------ Data records ------

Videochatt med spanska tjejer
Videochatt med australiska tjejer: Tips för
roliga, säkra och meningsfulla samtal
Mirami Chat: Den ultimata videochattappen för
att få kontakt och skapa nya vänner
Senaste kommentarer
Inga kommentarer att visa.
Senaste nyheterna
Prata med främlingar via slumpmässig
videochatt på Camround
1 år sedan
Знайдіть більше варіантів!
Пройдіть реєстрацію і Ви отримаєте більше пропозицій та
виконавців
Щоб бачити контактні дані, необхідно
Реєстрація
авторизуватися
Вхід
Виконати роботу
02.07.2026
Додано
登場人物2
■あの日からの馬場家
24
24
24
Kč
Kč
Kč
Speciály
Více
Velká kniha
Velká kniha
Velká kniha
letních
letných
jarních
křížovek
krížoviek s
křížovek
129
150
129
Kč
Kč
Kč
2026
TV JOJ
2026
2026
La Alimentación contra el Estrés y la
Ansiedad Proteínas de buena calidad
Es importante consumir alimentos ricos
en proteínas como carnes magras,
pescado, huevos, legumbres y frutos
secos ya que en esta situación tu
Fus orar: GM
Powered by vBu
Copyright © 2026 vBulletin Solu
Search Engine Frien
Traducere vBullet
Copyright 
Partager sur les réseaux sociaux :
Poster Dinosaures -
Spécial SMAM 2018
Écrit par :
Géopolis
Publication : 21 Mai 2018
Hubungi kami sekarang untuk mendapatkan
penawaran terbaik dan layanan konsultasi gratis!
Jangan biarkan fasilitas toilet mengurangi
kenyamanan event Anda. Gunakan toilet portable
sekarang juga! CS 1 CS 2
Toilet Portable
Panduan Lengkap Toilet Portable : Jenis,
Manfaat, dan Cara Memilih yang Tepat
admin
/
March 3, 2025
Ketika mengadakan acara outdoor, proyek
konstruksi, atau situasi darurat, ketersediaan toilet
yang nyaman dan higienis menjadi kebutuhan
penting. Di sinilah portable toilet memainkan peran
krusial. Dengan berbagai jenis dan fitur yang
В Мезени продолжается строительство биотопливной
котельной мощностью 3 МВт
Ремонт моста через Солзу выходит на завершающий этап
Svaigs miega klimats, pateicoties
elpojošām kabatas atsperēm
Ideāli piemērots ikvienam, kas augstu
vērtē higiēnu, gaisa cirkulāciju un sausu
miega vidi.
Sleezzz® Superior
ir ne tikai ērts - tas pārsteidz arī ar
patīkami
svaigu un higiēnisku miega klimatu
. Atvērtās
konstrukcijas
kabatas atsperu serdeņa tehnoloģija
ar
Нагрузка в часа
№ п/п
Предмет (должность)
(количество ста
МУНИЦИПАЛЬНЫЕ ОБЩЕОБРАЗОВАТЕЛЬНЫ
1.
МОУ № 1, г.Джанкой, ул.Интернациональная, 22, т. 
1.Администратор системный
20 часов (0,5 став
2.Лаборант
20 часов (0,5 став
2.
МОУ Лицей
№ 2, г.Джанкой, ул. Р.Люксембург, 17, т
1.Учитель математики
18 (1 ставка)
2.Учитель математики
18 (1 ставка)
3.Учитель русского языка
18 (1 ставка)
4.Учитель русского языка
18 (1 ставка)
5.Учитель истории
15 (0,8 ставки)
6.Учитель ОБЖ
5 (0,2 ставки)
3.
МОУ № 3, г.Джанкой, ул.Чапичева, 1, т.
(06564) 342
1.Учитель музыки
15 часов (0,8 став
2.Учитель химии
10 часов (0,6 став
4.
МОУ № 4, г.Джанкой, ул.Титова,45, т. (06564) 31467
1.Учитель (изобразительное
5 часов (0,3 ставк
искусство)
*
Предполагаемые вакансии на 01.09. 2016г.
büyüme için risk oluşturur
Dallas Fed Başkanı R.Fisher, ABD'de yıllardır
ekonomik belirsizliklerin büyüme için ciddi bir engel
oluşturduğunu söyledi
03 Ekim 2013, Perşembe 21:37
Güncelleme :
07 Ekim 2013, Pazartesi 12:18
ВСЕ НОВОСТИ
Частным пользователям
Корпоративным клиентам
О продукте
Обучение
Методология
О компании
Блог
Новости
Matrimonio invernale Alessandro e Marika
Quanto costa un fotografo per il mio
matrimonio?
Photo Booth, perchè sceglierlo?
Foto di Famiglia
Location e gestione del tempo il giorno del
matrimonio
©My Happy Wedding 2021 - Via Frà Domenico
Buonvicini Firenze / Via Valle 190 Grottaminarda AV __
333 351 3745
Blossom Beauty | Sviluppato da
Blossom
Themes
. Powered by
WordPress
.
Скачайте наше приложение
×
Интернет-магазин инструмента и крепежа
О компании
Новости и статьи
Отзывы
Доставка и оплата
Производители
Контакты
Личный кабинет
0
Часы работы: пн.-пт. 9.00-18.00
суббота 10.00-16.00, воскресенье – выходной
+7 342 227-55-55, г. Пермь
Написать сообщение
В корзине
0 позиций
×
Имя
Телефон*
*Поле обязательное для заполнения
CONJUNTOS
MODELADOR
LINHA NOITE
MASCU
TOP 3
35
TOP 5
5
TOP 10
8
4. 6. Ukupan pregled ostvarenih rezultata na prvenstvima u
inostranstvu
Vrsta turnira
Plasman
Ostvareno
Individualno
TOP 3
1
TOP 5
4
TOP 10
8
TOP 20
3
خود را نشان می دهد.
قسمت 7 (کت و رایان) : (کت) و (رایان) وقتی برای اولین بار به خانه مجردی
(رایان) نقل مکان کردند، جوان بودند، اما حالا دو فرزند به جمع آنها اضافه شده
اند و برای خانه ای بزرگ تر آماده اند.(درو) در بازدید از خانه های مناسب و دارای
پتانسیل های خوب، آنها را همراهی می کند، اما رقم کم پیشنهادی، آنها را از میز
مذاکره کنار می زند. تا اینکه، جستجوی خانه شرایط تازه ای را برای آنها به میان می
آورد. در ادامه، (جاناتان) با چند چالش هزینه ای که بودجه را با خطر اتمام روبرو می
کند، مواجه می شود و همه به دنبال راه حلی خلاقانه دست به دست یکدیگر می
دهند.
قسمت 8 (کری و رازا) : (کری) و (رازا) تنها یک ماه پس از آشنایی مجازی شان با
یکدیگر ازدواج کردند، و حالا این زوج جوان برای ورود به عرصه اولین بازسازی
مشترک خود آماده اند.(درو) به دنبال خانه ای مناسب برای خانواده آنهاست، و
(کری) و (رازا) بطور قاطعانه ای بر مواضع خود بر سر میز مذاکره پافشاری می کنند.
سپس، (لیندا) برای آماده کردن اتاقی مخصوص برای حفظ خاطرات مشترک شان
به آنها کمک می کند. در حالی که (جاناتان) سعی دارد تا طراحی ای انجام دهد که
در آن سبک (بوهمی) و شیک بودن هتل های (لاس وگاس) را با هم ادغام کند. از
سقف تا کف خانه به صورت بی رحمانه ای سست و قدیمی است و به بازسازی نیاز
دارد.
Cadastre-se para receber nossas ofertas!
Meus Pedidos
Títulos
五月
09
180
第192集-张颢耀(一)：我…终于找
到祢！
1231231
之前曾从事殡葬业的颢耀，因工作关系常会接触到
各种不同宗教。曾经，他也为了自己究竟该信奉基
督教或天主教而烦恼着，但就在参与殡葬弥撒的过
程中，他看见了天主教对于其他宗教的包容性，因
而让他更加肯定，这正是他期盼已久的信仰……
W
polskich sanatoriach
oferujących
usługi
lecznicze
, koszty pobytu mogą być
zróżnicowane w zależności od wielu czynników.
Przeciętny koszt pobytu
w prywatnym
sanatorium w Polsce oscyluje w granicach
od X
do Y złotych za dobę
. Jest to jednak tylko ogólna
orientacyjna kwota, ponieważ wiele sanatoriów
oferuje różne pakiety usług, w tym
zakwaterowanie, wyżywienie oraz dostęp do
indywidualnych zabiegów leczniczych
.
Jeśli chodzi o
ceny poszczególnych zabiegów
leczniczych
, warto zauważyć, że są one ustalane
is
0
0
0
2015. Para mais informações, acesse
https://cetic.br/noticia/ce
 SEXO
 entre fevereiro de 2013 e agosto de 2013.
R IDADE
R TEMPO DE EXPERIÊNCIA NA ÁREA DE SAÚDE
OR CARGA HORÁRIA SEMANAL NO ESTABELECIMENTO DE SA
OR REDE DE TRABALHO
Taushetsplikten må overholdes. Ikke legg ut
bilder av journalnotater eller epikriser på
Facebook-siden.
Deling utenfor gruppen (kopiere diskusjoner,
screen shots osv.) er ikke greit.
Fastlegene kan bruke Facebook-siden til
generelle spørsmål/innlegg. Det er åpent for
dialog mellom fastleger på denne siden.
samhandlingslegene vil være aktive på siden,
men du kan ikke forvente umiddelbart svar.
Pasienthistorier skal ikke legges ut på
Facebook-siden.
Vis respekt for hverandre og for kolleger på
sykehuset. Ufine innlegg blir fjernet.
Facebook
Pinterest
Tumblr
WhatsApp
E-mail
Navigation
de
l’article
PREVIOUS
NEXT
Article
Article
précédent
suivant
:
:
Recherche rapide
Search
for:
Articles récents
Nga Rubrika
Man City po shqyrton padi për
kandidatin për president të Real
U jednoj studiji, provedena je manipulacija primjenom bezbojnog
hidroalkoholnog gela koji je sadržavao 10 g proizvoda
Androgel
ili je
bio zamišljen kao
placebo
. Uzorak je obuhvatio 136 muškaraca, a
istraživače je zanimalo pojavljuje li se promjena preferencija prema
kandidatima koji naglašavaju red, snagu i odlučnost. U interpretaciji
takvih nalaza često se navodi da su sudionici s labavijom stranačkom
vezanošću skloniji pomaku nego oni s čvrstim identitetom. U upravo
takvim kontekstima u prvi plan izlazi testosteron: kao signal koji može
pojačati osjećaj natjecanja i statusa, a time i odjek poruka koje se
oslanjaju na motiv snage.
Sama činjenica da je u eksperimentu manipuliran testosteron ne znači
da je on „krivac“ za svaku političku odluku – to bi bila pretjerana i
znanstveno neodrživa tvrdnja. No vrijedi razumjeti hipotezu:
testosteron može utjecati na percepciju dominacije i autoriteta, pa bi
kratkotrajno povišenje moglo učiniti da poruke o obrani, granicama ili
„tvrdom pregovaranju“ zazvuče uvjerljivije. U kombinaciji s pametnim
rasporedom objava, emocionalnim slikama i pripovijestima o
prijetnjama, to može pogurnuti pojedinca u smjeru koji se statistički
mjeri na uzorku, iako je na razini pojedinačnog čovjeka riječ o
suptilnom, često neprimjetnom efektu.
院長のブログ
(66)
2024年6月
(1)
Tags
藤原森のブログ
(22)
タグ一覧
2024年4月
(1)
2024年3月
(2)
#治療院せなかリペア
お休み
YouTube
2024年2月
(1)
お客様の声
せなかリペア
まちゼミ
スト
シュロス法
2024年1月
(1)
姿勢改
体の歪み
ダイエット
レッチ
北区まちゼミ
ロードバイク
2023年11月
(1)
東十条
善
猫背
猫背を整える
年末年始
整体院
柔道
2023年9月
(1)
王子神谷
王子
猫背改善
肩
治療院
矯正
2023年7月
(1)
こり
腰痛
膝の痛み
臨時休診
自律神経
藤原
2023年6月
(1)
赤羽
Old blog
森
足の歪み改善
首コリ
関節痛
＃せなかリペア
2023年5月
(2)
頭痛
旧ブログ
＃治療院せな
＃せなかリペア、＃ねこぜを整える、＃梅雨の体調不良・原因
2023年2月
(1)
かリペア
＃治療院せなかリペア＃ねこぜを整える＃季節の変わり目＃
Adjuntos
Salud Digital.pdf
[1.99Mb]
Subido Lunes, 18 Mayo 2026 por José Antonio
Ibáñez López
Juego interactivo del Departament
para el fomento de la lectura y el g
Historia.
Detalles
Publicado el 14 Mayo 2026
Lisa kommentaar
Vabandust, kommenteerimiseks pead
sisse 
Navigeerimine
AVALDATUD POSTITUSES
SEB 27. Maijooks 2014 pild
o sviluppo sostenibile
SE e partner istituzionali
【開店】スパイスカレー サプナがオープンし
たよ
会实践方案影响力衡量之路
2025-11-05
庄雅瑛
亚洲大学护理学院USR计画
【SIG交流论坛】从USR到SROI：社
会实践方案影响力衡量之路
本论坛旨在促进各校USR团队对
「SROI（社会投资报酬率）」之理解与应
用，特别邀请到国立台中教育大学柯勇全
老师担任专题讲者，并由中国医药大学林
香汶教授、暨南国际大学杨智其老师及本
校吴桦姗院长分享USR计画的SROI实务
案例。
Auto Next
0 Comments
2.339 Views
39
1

------

• Requirement:
Each line from the one that holds "Ibáñez López" to the end of the records above should be transcribed exactly, both ends included.

• Solution to this problem:
Ibáñez López
Juego interactivo del Departament
para el fomento de la lectura y el g
Historia.
Detalles
Publicado el 14 Mayo 2026
Lisa kommentaar
Vabandust, kommenteerimiseks pead
sisse 
Navigeerimine
AVALDATUD POSTITUSES
SEB 27. Maijooks 2014 pild
o sviluppo sostenibile
SE e partner istituzionali
【開店】スパイスカレー サプナがオープンし
たよ
会实践方案影响力衡量之路
2025-11-05
庄雅瑛
亚洲大学护理学院USR计画
【SIG交流论坛】从USR到SROI：社
会实践方案影响力衡量之路
本论坛旨在促进各校USR团队对
「SROI（社会投资报酬率）」之理解与应
用，特别邀请到国立台中教育大学柯勇全
老师担任专题讲者，并由中国医药大学林
香汶教授、暨南国际大学杨智其老师及本
校吴桦姗院长分享USR计画的SROI实务
案例。
Auto Next
0 Comments
2.339 Views
39
1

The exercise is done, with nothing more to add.